- [WHAT YOU SHOULD DO]: Print each record below exactly as it appears.

- [DATA SUPPLIED]:
+++
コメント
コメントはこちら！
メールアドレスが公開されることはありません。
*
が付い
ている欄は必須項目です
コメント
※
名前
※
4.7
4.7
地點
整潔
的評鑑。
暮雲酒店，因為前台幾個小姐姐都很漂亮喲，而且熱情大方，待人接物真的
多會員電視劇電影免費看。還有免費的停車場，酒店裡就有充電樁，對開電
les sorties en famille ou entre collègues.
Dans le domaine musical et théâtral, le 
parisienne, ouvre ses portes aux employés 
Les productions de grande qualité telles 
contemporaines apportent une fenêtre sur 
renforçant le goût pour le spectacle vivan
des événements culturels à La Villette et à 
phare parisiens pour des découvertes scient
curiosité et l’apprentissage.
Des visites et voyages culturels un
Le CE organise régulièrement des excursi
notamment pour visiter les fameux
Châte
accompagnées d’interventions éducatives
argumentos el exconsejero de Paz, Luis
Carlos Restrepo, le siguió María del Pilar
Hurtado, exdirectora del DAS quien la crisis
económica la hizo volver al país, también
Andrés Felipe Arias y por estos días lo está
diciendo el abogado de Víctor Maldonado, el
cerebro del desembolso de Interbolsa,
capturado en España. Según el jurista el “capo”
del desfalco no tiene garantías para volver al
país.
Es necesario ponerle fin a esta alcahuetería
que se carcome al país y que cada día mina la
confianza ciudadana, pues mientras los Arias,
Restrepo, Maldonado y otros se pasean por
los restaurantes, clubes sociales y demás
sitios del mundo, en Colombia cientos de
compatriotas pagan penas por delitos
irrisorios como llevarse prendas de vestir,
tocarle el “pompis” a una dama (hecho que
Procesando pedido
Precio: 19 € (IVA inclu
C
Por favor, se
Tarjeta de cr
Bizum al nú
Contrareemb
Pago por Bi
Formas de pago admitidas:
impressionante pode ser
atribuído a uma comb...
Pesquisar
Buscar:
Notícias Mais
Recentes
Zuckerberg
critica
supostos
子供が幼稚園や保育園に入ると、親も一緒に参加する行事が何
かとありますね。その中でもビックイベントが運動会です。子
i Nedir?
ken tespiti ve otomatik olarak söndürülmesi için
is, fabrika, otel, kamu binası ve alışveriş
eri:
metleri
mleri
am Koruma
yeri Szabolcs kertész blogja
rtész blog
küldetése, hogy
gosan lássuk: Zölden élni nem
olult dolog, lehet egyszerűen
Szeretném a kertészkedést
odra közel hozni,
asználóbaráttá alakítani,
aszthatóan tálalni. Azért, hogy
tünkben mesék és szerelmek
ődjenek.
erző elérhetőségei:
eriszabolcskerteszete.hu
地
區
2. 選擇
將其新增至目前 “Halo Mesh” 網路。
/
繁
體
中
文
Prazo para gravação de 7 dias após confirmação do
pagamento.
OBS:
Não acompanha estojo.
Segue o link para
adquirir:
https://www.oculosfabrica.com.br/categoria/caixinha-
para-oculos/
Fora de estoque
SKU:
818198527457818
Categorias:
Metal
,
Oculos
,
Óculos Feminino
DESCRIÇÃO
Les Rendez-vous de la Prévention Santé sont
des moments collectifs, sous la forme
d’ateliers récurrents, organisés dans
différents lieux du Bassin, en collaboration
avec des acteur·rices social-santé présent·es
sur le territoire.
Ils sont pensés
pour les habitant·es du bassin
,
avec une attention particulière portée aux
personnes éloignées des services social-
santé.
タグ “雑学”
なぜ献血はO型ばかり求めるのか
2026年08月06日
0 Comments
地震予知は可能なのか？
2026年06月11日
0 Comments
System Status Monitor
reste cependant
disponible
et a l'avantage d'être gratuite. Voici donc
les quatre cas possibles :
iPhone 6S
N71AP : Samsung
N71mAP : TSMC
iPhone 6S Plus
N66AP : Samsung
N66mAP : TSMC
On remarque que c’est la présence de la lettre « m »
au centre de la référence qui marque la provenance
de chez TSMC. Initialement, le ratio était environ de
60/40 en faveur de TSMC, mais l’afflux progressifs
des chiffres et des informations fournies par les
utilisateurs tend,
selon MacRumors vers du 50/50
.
+++
- [RESPONSE TO THIS TASK]:
コメント
コメントはこちら！
メールアドレスが公開されることはありません。
*
が付い
ている欄は必須項目です
コメント
※
名前
※
4.7
4.7
地點
整潔
的評鑑。
暮雲酒店，因為前台幾個小姐姐都很漂亮喲，而且熱情大方，待人接物真的
多會員電視劇電影免費看。還有免費的停車場，酒店裡就有充電樁，對開電
les sorties en famille ou entre collègues.
Dans le domaine musical et théâtral, le 
parisienne, ouvre ses portes aux employés 
Les productions de grande qualité telles 
contemporaines apportent une fenêtre sur 
renforçant le goût pour le spectacle vivan
des événements culturels à La Villette et à 
phare parisiens pour des découvertes scient
curiosité et l’apprentissage.
Des visites et voyages culturels un
Le CE organise régulièrement des excursi
notamment pour visiter les fameux
Châte
accompagnées d’interventions éducatives
argumentos el exconsejero de Paz, Luis
Carlos Restrepo, le siguió María del Pilar
Hurtado, exdirectora del DAS quien la crisis
económica la hizo volver al país, también
Andrés Felipe Arias y por estos días lo está
diciendo el abogado de Víctor Maldonado, el
cerebro del desembolso de Interbolsa,
capturado en España. Según el jurista el “capo”
del desfalco no tiene garantías para volver al
país.
Es necesario ponerle fin a esta alcahuetería
que se carcome al país y que cada día mina la
confianza ciudadana, pues mientras los Arias,
Restrepo, Maldonado y otros se pasean por
los restaurantes, clubes sociales y demás
sitios del mundo, en Colombia cientos de
compatriotas pagan penas por delitos
irrisorios como llevarse prendas de vestir,
tocarle el “pompis” a una dama (hecho que
Procesando pedido
Precio: 19 € (IVA inclu
C
Por favor, se
Tarjeta de cr
Bizum al nú
Contrareemb
Pago por Bi
Formas de pago admitidas:
impressionante pode ser
atribuído a uma comb...
Pesquisar
Buscar:
Notícias Mais
Recentes
Zuckerberg
critica
supostos
子供が幼稚園や保育園に入ると、親も一緒に参加する行事が何
かとありますね。その中でもビックイベントが運動会です。子
i Nedir?
ken tespiti ve otomatik olarak söndürülmesi için
is, fabrika, otel, kamu binası ve alışveriş
eri:
metleri
mleri
am Koruma
yeri Szabolcs kertész blogja
rtész blog
küldetése, hogy
gosan lássuk: Zölden élni nem
olult dolog, lehet egyszerűen
Szeretném a kertészkedést
odra közel hozni,
asználóbaráttá alakítani,
aszthatóan tálalni. Azért, hogy
tünkben mesék és szerelmek
ődjenek.
erző elérhetőségei:
eriszabolcskerteszete.hu
地
區
2. 選擇
將其新增至目前 “Halo Mesh” 網路。
/
繁
體
中
文
Prazo para gravação de 7 dias após confirmação do
pagamento.
OBS:
Não acompanha estojo.
Segue o link para
adquirir:
https://www.oculosfabrica.com.br/categoria/caixinha-
para-oculos/
Fora de estoque
SKU:
818198527457818
Categorias:
Metal
,
Oculos
,
Óculos Feminino
DESCRIÇÃO
Les Rendez-vous de la Prévention Santé sont
des moments collectifs, sous la forme
d’ateliers récurrents, organisés dans
différents lieux du Bassin, en collaboration
avec des acteur·rices social-santé présent·es
sur le territoire.
Ils sont pensés
pour les habitant·es du bassin
,
avec une attention particulière portée aux
personnes éloignées des services social-
santé.
タグ “雑学”
なぜ献血はO型ばかり求めるのか
2026年08月06日
0 Comments
地震予知は可能なのか？
2026年06月11日
0 Comments
System Status Monitor
reste cependant
disponible
et a l'avantage d'être gratuite. Voici donc
les quatre cas possibles :
iPhone 6S
N71AP : Samsung
N71mAP : TSMC
iPhone 6S Plus
N66AP : Samsung
N66mAP : TSMC
On remarque que c’est la présence de la lettre « m »
au centre de la référence qui marque la provenance
de chez TSMC. Initialement, le ratio était environ de
60/40 en faveur de TSMC, mais l’afflux progressifs
des chiffres et des informations fournies par les
utilisateurs tend,
selon MacRumors vers du 50/50
.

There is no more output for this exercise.